Townsend Letter for Doctors and Patients,  August-Sept, 2002  by Jule Klotter

In a salt marsh in Portugal's national park Ria Formosa, sea salt is collected manually from small clay-bottomed pans. Using a centuries-old practice, marenotos (salt gatherers) use gravity and gates to control the flow of seawater into channels that flow to progressively smaller and shallower salt pans. There, the sea water evaporates, dried by sun and wind. Each day, marenotos skim sweet, creamy salt crystals, called fleur de sel, from the water surface before the crystals sink to the bottom (fleur de sel comes from France's Brittany coast). These delicate crystals are sold to gourmet shops throughout the world. Every five to seven weeks, marenotos harvest salt from the pans and sift out any pebbles and twigs to ready it for packaging. Unlike manually-collected salt, sea salt harvested by machine must be washed to remove any contaminants left by the machinery. The washing removes some of the minerals and nutrients as wall, nutrients that remain in manually-harvested sea salt.

Amazingly, the pure, manually-harvested sea salt, which is sold by the Portuguese company Necton, is not considered suitable for human consumption according to salt standards set by the Portuguese government in 1973. The highest class of salt, according to these standards, is pure sodium chloride used in industry and as table salt. Iodine, fluoride, and anti-caking agents such as potassium cyanide and aluminum silicate may be legally added to sodium chloride for table salt. The second class of salt is 96% sodium chloride, and the third, "legally speaking, fit only for dumping on roads...to prevent freezing" (Corby Kummer, The Atlantic Monthly), contains less than 96% sodium chloride. Hand-harvested, sun-dried sea salt, rich in minerals, falls into the third class. Traditional salt producers have asked the Portuguese government to exempt sea salt and fleur de sel from the third class category.

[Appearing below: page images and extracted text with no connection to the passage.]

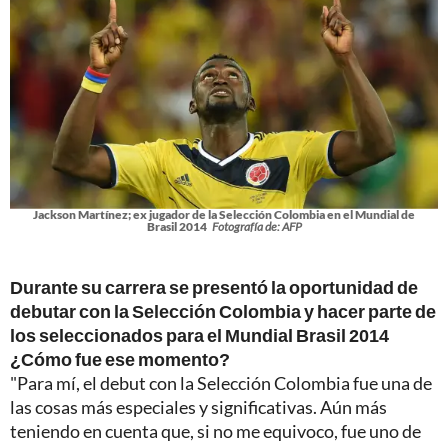
Jackson Martínez; ex jugador de la Selección Colombia en el Mundial de
Brasil 2014
Fotografía de: AFP
Durante su carrera se presentó la oportunidad de
debutar con la Selección Colombia y hacer parte de
los seleccionados para el Mundial Brasil 2014
¿Cómo fue ese momento?
"Para mí, el debut con la Selección Colombia fue una de
las cosas más especiales y significativas. Aún más
teniendo en cuenta que, si no me equivoco, fue uno de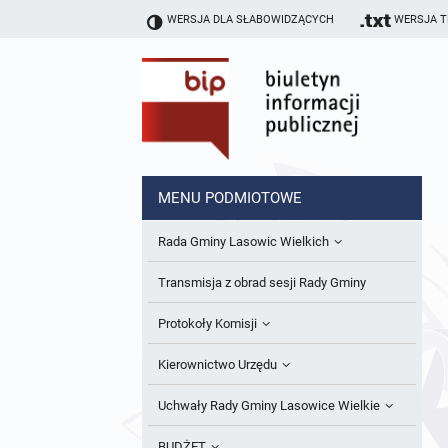
WERSJA DLA SŁABOWIDZĄCYCH
WERSJA 
MENU PODMIOTOWE
Rada Gminy Lasowic Wielkich
Sesje Rady Gminy
Transmisja z obrad sesji Rady Gminy
Skład Rady Gminy
Protokoły Komisji
Interpelacje i Zapytania Radnych
Komisja Budżetu i Finansów
Kierownictwo Urzędu
Komisje Rady Gminy i informacja o
Komisja Oświatowa
Wójt
Uchwały Rady Gminy Lasowice Wielkie
terminach zwołania komisji
Komisja Komunalno Rolna
Referaty i stanowiska
Uchwały Rady Gminy 2024-2029
BUDŻET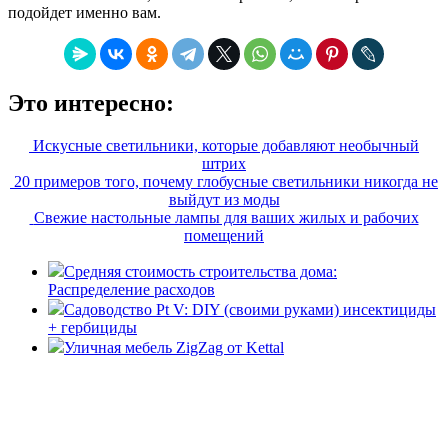
подойдет именно вам.
Это интересно:
Искусные светильники, которые добавляют необычный
штрих
20 примеров того, почему глобусные светильники никогда не
выйдут из моды
Свежие настольные лампы для ваших жилых и рабочих
помещений
Средняя стоимость строительства дома:
Распределение расходов
Садоводство Pt V: DIY (своими руками) инсектициды
+ гербициды
Уличная мебель ZigZag от Kettal
«36 квадратных метров» - ресурс, вдохновляющий на
создание домашнего декора, демонстрирующий архитектуру,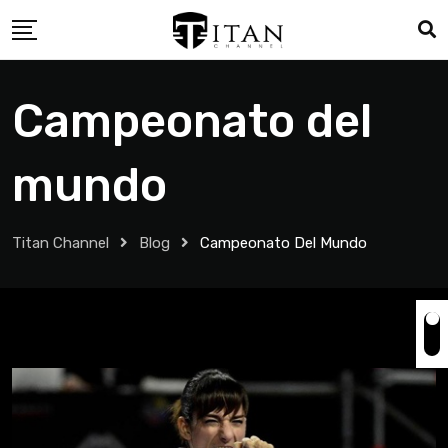
Campeonato del
mundo
Titan Channel
Blog
Campeonato Del Mundo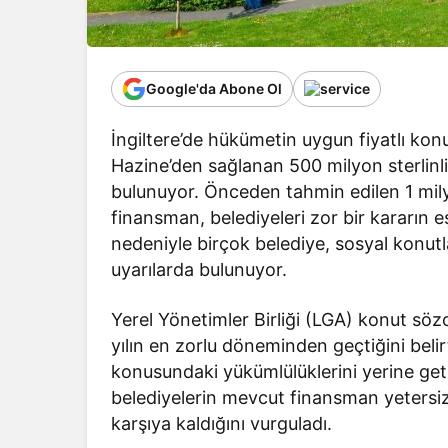
Google'da Abone Ol
İngiltere’de hükümetin uygun fiyatlı ko
Hazine’den sağlanan 500 milyon sterlinli
bulunuyor. Önceden tahmin edilen 1 milya
finansman, belediyeleri zor bir kararın e
nedeniyle birçok belediye, sosyal konut
uyarılarda bulunuyor.
Yerel Yönetimler Birliği (LGA) konut s
yılın en zorlu döneminden geçtiğini belir
konusundaki yükümlülüklerini yerine getir
belediyelerin mevcut finansman yetersizli
karşıya kaldığını vurguladı.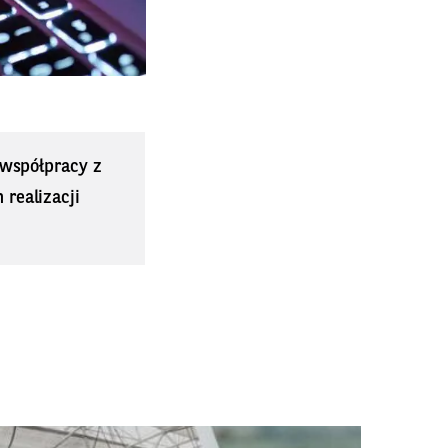
współpracy z
realizacji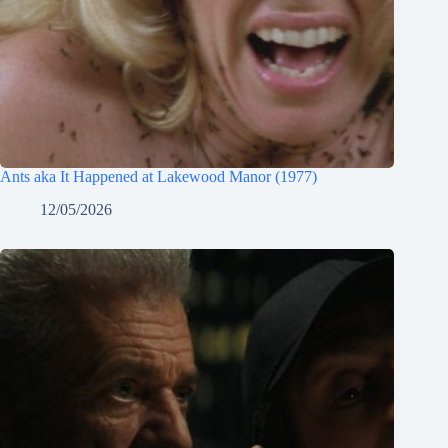
Ants aka It Happened at Lakewood Manor (1977)
12/05/2026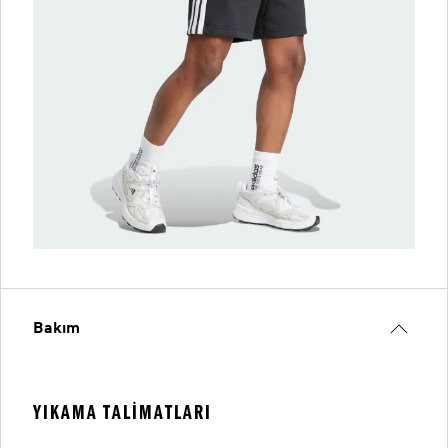
Bakım
YIKAMA TALIMATLARI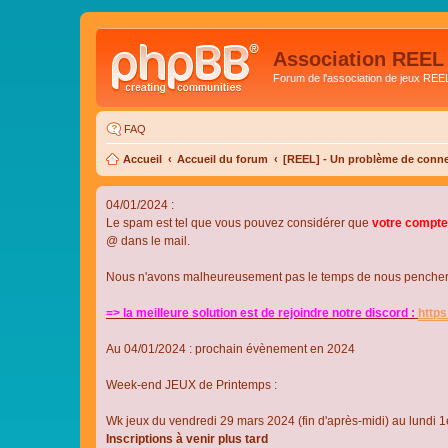
Association REEL
Forum de l'association de jeux REE
FAQ
Accueil
Accueil du forum
[REEL] - Un problème de conne
04/01/2024 :
Le spam est tel que vous pouvez considérer que
votre compte
@ dans le mail.
Nous n'avons malheureusement pas le temps de nous pencher su
=> la meilleure solution est de rejoindre notre discord :
http
Au 04/01/2024 : prochain évènement en 2024
Week-end JEUX de Printemps :
Wk jeux du vendredi 29 mars 2024 (fin d'après-midi) au lundi 1e
Inscriptions à venir plus tard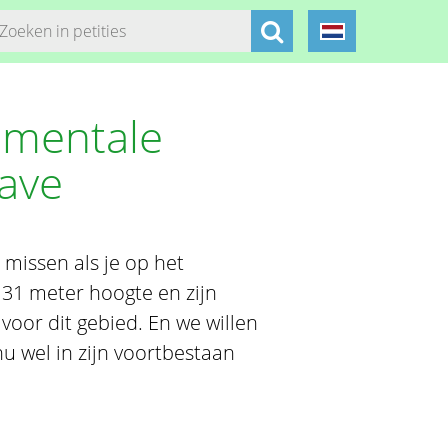
mentale
ave
issen als je op het
n 31 meter hoogte en zijn
voor dit gebied. En we willen
u wel in zijn voortbestaan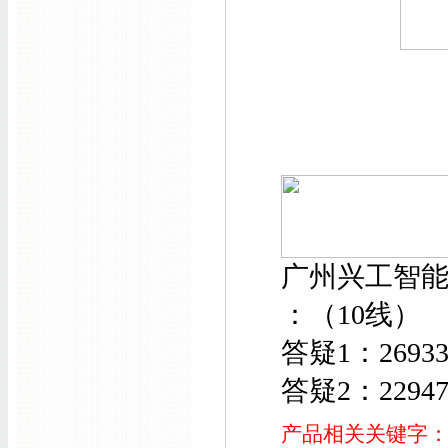
广州兴工智
：（10线）
答疑1：26933
答疑2：22947
产品相关关键字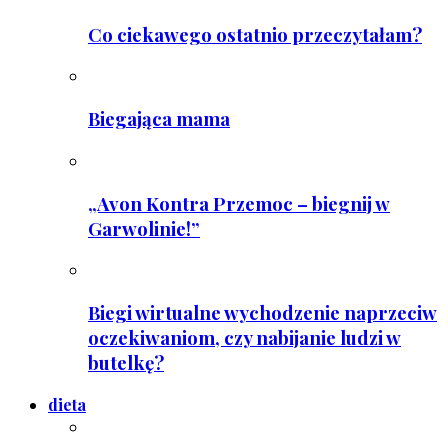
Co ciekawego ostatnio przeczytałam?
Biegająca mama
„Avon Kontra Przemoc – biegnij w
Garwolinie!”
Biegi wirtualne wychodzenie naprzeciw
oczekiwaniom, czy nabijanie ludzi w
butelkę?
dieta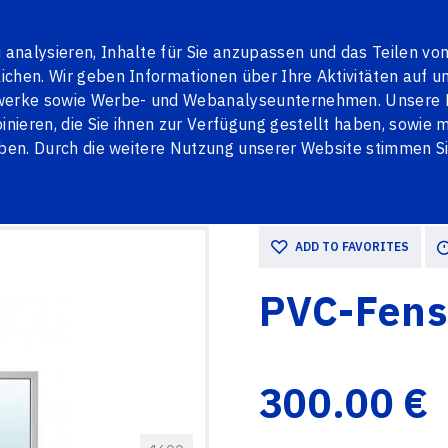
en
Contacts
LV
RU
analysieren, Inhalte für Sie anzupassen und das Teilen vo
chen. Wir geben Informationen über Ihre Aktivitäten auf u
tzwerke sowie Werbe- und Webanalyseunternehmen. Unsere 
ieren, die Sie ihnen zur Verfügung gestellt haben, sowie mi
TALLTÜREN
JALOUSIEN
PENOSIL
BLOG
aben. Durch die weitere Nutzung unserer Website stimmen S
n auf Lager
PVC-Fenster 2785x1600
ADD TO FAVORITES
PVC-Fens
300.00 €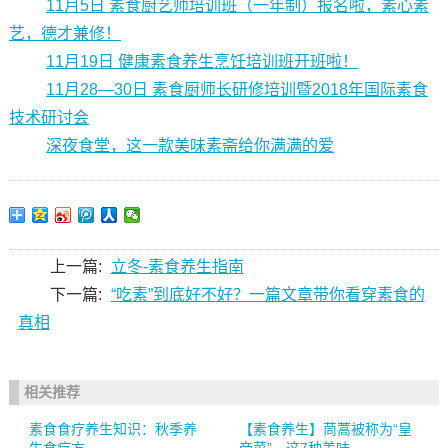
11月5日 素食厨艺师培训班（一年制）报名啦，素心素
艺，德才兼修！
11月19日 健康素食养生烹饪培训班开班啦！
11月28—30日 素食厨师长研修培训暨2018年国际素食
技术研讨会
深夜食堂，这一款美味素斋给你满满的爱
上一篇:
立冬-素食养生指南
下一篇:
“吃素”到底好不好？一篇文章带你看穿素食的
真相
相关推荐
素食食疗养生知识：秋季养
【素食养生】茼蒿被称为“皇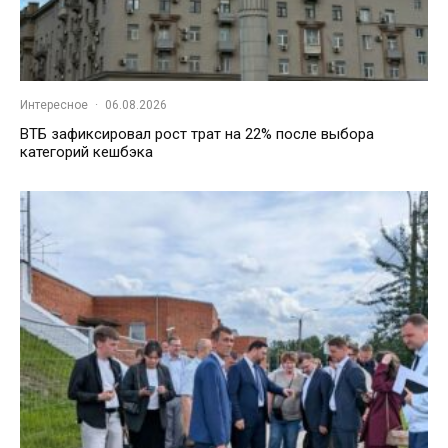
Интересное
·
06.08.2026
ВТБ зафиксировал рост трат на 22% после выбора
категорий кешбэка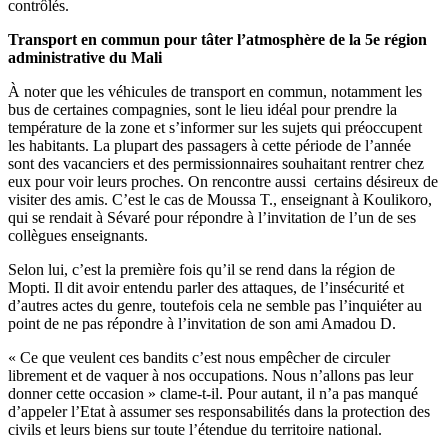
contrôlés.
Transport en commun pour tâter l’atmosphère de la 5e région
administrative du Mali
À noter que les véhicules de transport en commun, notamment les
bus de certaines compagnies, sont le lieu idéal pour prendre la
température de la zone et s’informer sur les sujets qui préoccupent
les habitants. La plupart des passagers à cette période de l’année
sont des vacanciers et des permissionnaires souhaitant rentrer chez
eux pour voir leurs proches. On rencontre aussi certains désireux de
visiter des amis. C’est le cas de Moussa T., enseignant à Koulikoro,
qui se rendait à Sévaré pour répondre à l’invitation de l’un de ses
collègues enseignants.
Selon lui, c’est la première fois qu’il se rend dans la région de
Mopti. Il dit avoir entendu parler des attaques, de l’insécurité et
d’autres actes du genre, toutefois cela ne semble pas l’inquiéter au
point de ne pas répondre à l’invitation de son ami Amadou D.
« Ce que veulent ces bandits c’est nous empêcher de circuler
librement et de vaquer à nos occupations. Nous n’allons pas leur
donner cette occasion » clame-t-il. Pour autant, il n’a pas manqué
d’appeler l’Etat à assumer ses responsabilités dans la protection des
civils et leurs biens sur toute l’étendue du territoire national.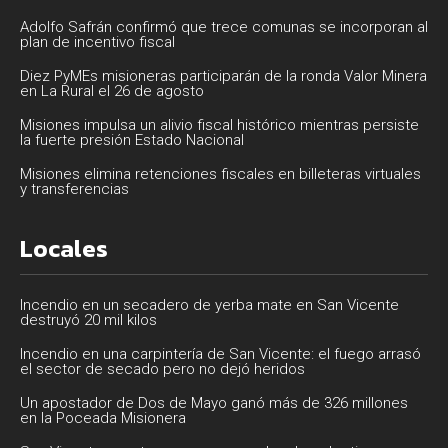
Adolfo Safrán confirmó que trece comunas se incorporan al
plan de incentivo fiscal
Diez PyMEs misioneras participarán de la ronda Valor Minera
en La Rural el 26 de agosto
Misiones impulsa un alivio fiscal histórico mientras persiste
la fuerte presión Estado Nacional
Misiones elimina retenciones fiscales en billeteras virtuales
y transferencias
Locales
Incendio en un secadero de yerba mate en San Vicente
destruyó 20 mil kilos
Incendio en una carpintería de San Vicente: el fuego arrasó
el sector de secado pero no dejó heridos
Un apostador de Dos de Mayo ganó más de 326 millones
en la Poceada Misionera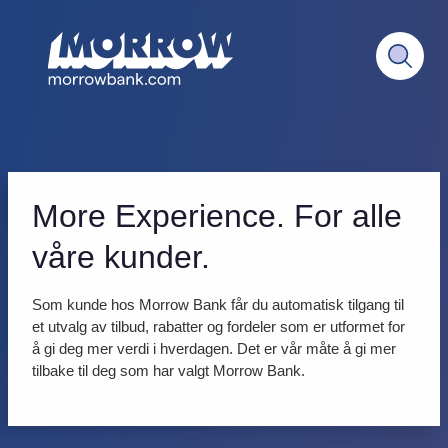
More Experience. For alle
våre kunder.
Som kunde hos Morrow Bank får du automatisk tilgang til
et utvalg av tilbud, rabatter og fordeler som er utformet for
å gi deg mer verdi i hverdagen. Det er vår måte å gi mer
tilbake til deg som har valgt Morrow Bank.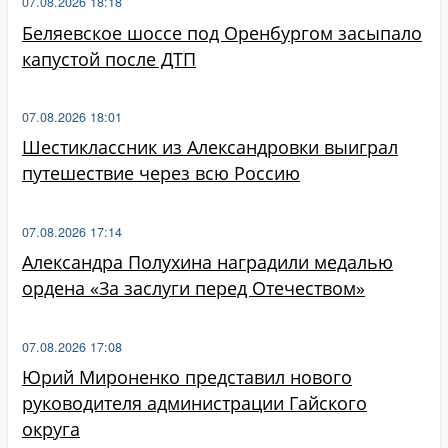
07.08.2026 18:18
Беляевское шоссе под Оренбургом засыпало
капустой после ДТП
07.08.2026 18:01
Шестиклассник из Александровки выиграл
путешествие через всю Россию
07.08.2026 17:14
Александра Полухина наградили медалью
ордена «За заслуги перед Отечеством»
07.08.2026 17:08
Юрий Мироненко представил нового
руководителя администрации Гайского
округа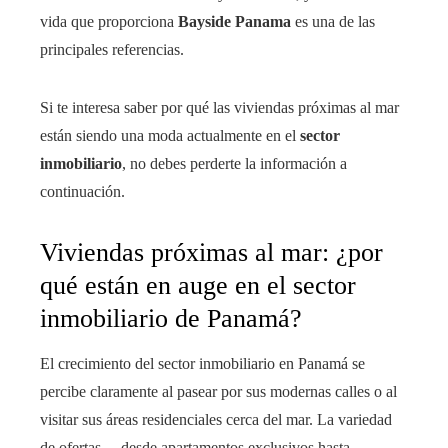
vida que proporciona
Bayside Panama
es una de las
principales referencias.
Si te interesa saber por qué las viviendas próximas al mar
están siendo una moda actualmente en el
sector
inmobiliario
, no debes perderte la información a
continuación.
Viviendas próximas al mar: ¿por
qué están en auge en el sector
inmobiliario de Panamá?
El crecimiento del sector inmobiliario en Panamá se
percibe claramente al pasear por sus modernas calles o al
visitar sus áreas residenciales cerca del mar. La variedad
de ofertas —desde apartamentos exclusivos hasta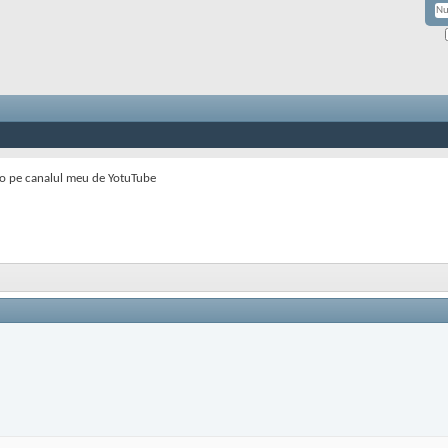
eo pe canalul meu de YotuTube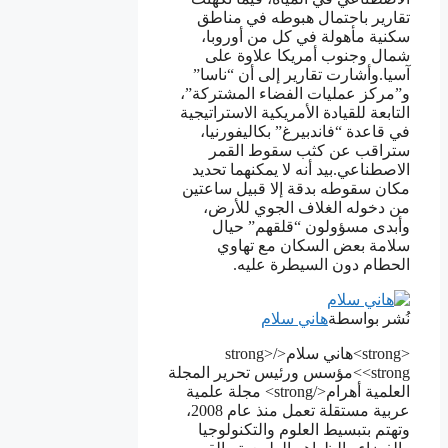
تقارير باحتمال هبوطه في مناطق
سكنية مأهولة في كل من أوروبا،
شمال وجنوب أمريكا علاوة على
آسيا.وأشارت تقارير إلى أن “ناسا”
و”مركز عمليات الفضاء المشتركة”،
التابعة للقيادة الأمريكية الاستراتيجية
في قاعدة “فاندبيرغ” بكاليفورنيا،
ستراقب عن كثب سقوط القمر
الاصطناعي.بيد أنه لا يمكنهما تحديد
مكان سقوطه بدقة إلا قبيل ساعتين
من دخوله الغلاف الجوي للأرض،
وأبدى مسؤولون “قلقهم” حيال
سلامة بعض السكان مع تهاوي
الحطام دون السيطرة عليه.
نُشر بواسطة
هاني سلام
<strong>هاني سلام</strong>
<strong>مؤسس ورئيس تحرير المجلة
العلمية أهرام</strong> مجلة علمية
عربية مستقلة تعمل منذ عام 2008،
وتهتم بتبسيط العلوم والتكنولوجيا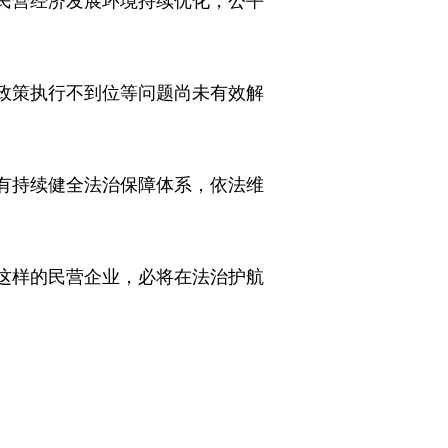
民营经济发展环境持续优化，公平
政策执行不到位等问题尚未有效解
有持续健全法治保障体系，依法维
这样的民营企业，必将在法治护航
。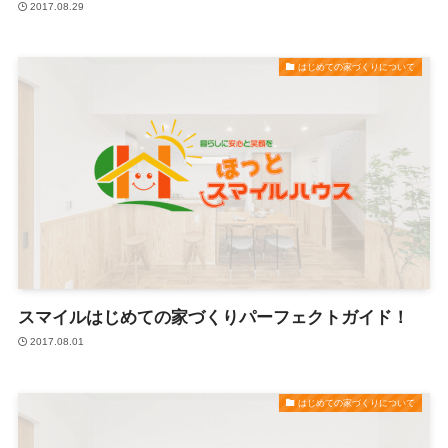
2017.08.29
はじめての家づくりについて
スマイルはじめての家づくりパーフェクトガイド！
2017.08.01
はじめての家づくりについて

In the meantime, Necton is selling most of its salt to the French sea salt cooperative Gierande, which repackages the Portuguese salt and sells it as its own. Necton sells its fleur de sel overseas under its own name; Zingerman's in Ann Arbor, Michigan, (www.zingermans.com), carries it, according to Corby Kummer's article. The traditional salt harvesters of Portugal's Algarve have obtained certification from Nature et Progres, a French group that has deemed the Portuguese unrefined sea salt free of many possible contaminants.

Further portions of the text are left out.